Cipriano significa 'natural de Chipre', a ilha mediterrânica que na antiguidade estava dedicada a Afrodite, a deusa do amor. Desta gentilícia latina, Cyprianus, provém um nome carregado de sonoridade clássica. A sua grande referência cristã é São Cipriano de Cartago, bispo, teólogo e mártir do terceiro século, uma das figuras intelectuais mais importantes da Igreja primitiva.
Destino curioso este que o nome tem: na cultura popular hispânica, São Cipriano tornou-se também uma figura de livros de feitiços e magia, o famoso 'Livro de São Cipriano', muito presente no folclore da Espanha, Portugal e América Latina. Esta dupla face, bispo severo e padroeiro das bruxas, confere-lhe uma aura misteriosa e inconfundível.
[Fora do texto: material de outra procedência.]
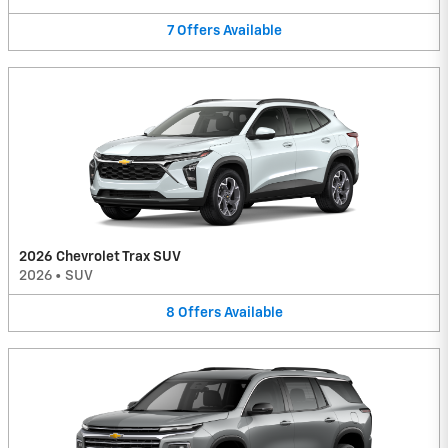
7
Offers
Available
2026 Chevrolet Trax SUV
2026
•
SUV
8
Offers
Available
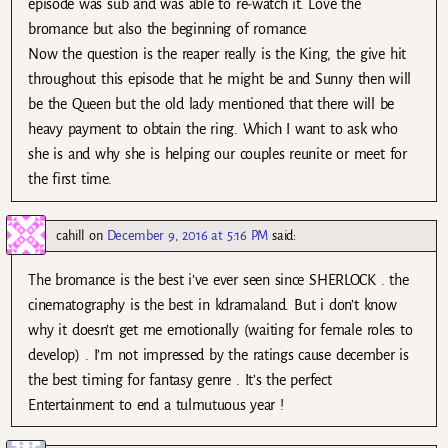
episode was sub and was able to re-watch it. Love the
bromance but also the beginning of romance.
Now the question is the reaper really is the King, the give hit
throughout this episode that he might be and Sunny then will
be the Queen but the old lady mentioned that there will be
heavy payment to obtain the ring. Which I want to ask who
she is and why she is helping our couples reunite or meet for
the first time.
cahill
on
December 9, 2016 at 5:16 PM
said:
The bromance is the best i’ve ever seen since SHERLOCK . the
cinematography is the best in kdramaland. But i don’t know
why it doesn’t get me emotionally (waiting for female roles to
develop) . I’m not impressed by the ratings cause december is
the best timing for fantasy genre . It’s the perfect
Entertainment to end a tulmutuous year !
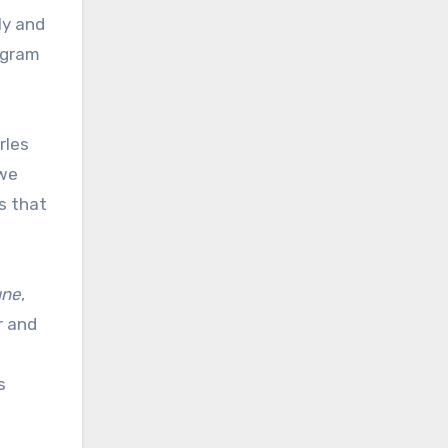
ly and
ogram
rles
 we
s that
une
,
r and
s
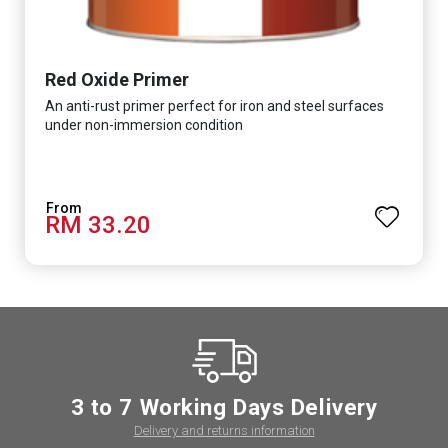
Red Oxide Primer
An anti-rust primer perfect for iron and steel surfaces
under non-immersion condition
RM 33.20
3 to 7 Working Days Delivery
Delivery and returns information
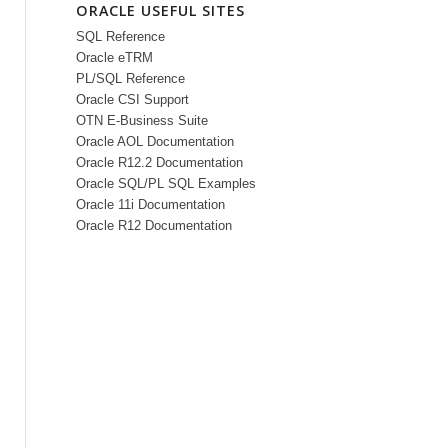
ORACLE USEFUL SITES
SQL Reference
Oracle eTRM
PL/SQL Reference
Oracle CSI Support
OTN E-Business Suite
Oracle AOL Documentation
Oracle R12.2 Documentation
Oracle SQL/PL SQL Examples
Oracle 11i Documentation
Oracle R12 Documentation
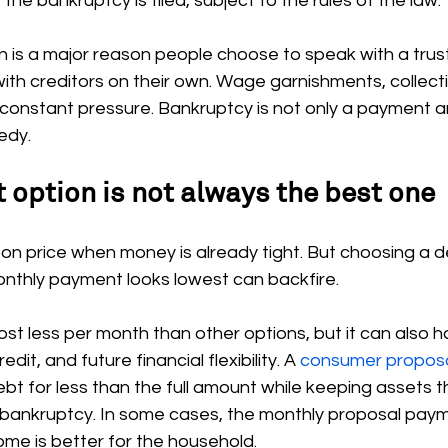
the bankruptcy is filed, subject to the rules of the law.
n is a major reason people choose to speak with a trus
with creditors on their own. Wage garnishments, collecti
 constant pressure. Bankruptcy is not only a payment a
edy.
 option is not always the best one
us on price when money is already tight. But choosing a d
nthly payment looks lowest can backfire.
t less per month than other options, but it can also h
dit, and future financial flexibility. A 
consumer propos
ebt for less than the full amount while keeping assets t
 bankruptcy. In some cases, the monthly proposal payme
ome is better for the household.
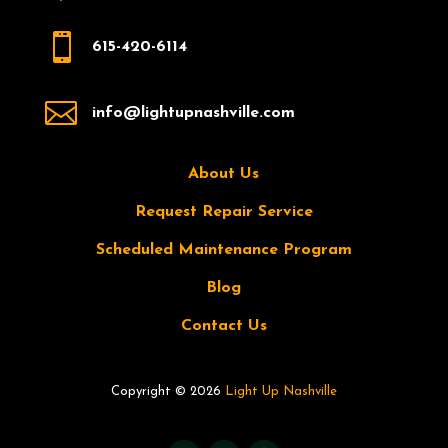

615-420-6114

info@lightupnashville.com
About Us
Request Repair Service
Scheduled Maintenance Program
Blog
Contact Us
Copyright © 2026
Light Up Nashville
Hoje, Cipriano é um nome raro com carácter forte, evocando tradição, profundidade e um toque de mistério. Quem o escolhe procura um clássico definitivo, com história e personalidade em abundância.
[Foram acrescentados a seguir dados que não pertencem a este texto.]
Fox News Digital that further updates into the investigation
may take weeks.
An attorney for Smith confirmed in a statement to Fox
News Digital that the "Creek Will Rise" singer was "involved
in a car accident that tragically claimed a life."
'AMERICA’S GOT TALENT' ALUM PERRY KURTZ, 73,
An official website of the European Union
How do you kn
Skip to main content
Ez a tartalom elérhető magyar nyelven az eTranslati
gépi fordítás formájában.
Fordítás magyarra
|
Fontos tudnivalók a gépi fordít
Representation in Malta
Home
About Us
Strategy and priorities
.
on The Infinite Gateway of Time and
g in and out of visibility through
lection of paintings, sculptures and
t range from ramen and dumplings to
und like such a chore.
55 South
Cipriano é um nome que parece ter saído de um livro antigo, e o seu carácter tem exatamente essa profundidade. É uma pessoa reflexiva, que pensa antes de falar, com uma solidez interior que impõe respeito sem precisar de levantar a voz. Do bispo de Cartago que lhe dá o nome, herda uma inteligência séria e uma firmeza de convicções que o torna intelectualmente independente: Cipriano não segue a multidão por conveniência, forma o seu próprio julgamento e defende-o.
A sua estabilidade é elevada e o seu método, invejável. É o tipo de pessoa que constrói devagar, mas sobre rocha, que cumpre as suas promessas e não desaba sob pressão. Há também nele um toque de mistério, quase hermético, que o folclórico 'Livro de São Cipriano' lhe empresta involuntariamente. Não se abre à primeira vista; é preciso ganhar a sua confiança, mas uma vez conquistada, encontra-se uma lealdade que resiste a tudo.
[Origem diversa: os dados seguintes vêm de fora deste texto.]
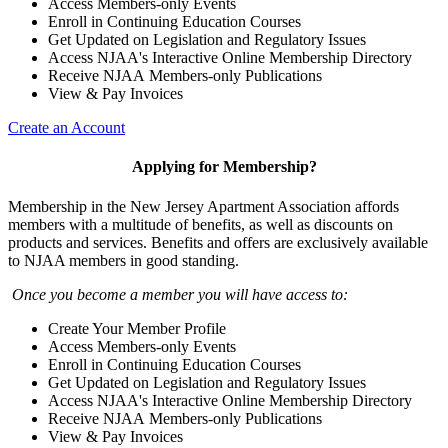
Access Members-only Events
Enroll in Continuing Education Courses
Get Updated on Legislation and Regulatory Issues
Access NJAA's Interactive Online Membership Directory
Receive NJAA Members-only Publications
View & Pay Invoices
Create an Account
Applying for Membership?
Membership in the New Jersey Apartment Association affords
members with a multitude of benefits, as well as discounts on
products and services. Benefits and offers are exclusively available
to NJAA members in good standing.
Once you become a member you will have access to:
Create Your Member Profile
Access Members-only Events
Enroll in Continuing Education Courses
Get Updated on Legislation and Regulatory Issues
Access NJAA's Interactive Online Membership Directory
Receive NJAA Members-only Publications
View & Pay Invoices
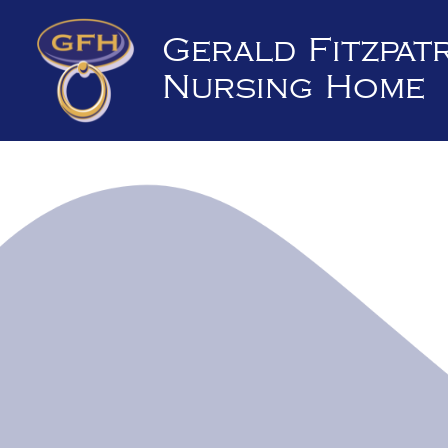
Skip
to
Gerald Fitzpat
content
Nursing Home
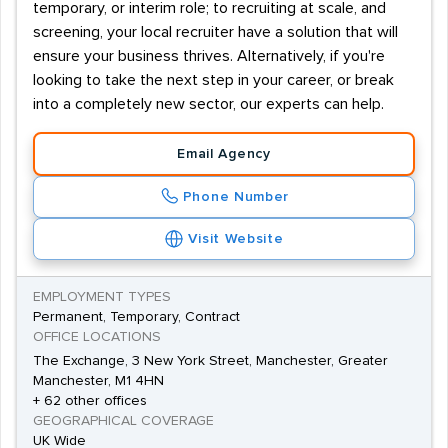
temporary, or interim role; to recruiting at scale, and
screening, your local recruiter have a solution that will
ensure your business thrives. Alternatively, if you're
looking to take the next step in your career, or break
into a completely new sector, our experts can help.
Email Agency
Phone Number
Visit Website
EMPLOYMENT TYPES
Permanent, Temporary, Contract
OFFICE LOCATIONS
The Exchange, 3 New York Street, Manchester, Greater
Manchester, M1 4HN
+ 62 other offices
GEOGRAPHICAL COVERAGE
UK Wide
A sua sensibilidade é profunda, embora discreta: sente muito, mas não a expõe. Prefere a conversa profunda ao bate-papo superficial, e aprecia o conhecimento pelo próprio conhecimento, com essa veia teológica ou erudita que o nome carrega. A sua necessidade de atenção é baixa; está satisfeito com o respeito dos que o rodeiam.
O humor de Cipriano é seco e inteligente, aquele que exige atenção para ser captado. Pode parecer um pouco teimoso ou excessivamente reservado, mas nunca falso ou frívolo. No final, é um carácter pesado: sério sem ser austero, misterioso sem ser perturbador, e suficientemente confiável para se tornar um pilar silencioso para aqueles que o rodeiam.
Retrato lúdico, para levar com um sorriso.
Cipriano não se limita a apaixonar-se; ele habita o amor, com a intensidade queimada pelo sol de um meio-dia cipriota. A sua sedução não é um sussurro, mas um abraço quente e dourado que envolve a alma, prometendo calor eterno e fidelidade mediterrânica. Está dedicado à deusa do amor, o que significa que o seu cortejo é uma forma de arte — elegante, deliberado e profundamente sensual. Procura uma musa que possa corresponder à sua profundidade espiritual, ansiando por uma conexão que transcenda o físico, enraizada numa reverência partilhada pela beleza e pela história. No entanto, a sua devoção tem limites. Deixa-se facilmente apanhar pela frieza, indiferença ou pela cinza estéril da indisponibilidade emocional. Para Cipriano, o amor deve ser vibrante, vivo e apaixonadamente expresso. Prospera no intercâmbio de olhares e no peso de uma mão no seu ombro. A traição deste vínculo sagrado é o seu calcanhar de Aquiles; embora perdoe os deslizes da paixão, não tolera o frio do abandono. Oferece um amor que é simultaneamente um santuário e uma tempestade — intenso, leal e absolutamente consumidor, exigindo a mesma autenticidade radiante em troca.
Significa 'natural de Chipre', ilha que na Antiguidade estava consagrada à deusa Afrodite.
São Cipriano de Cartago foi um bispo, teólogo e mártir do terceiro século, uma figura chave da Igreja primitiva.
16 de setembro, uma festa que é partilhada com o Papa São Cornélio.
Através do popular 'Livro de São Cipriano', um livro de receitas de feitiços do folclore ibérico e latino-americano, distinto do santo histórico.
Não é muito comum hoje em dia, com um ar clássico e um som muito marcado.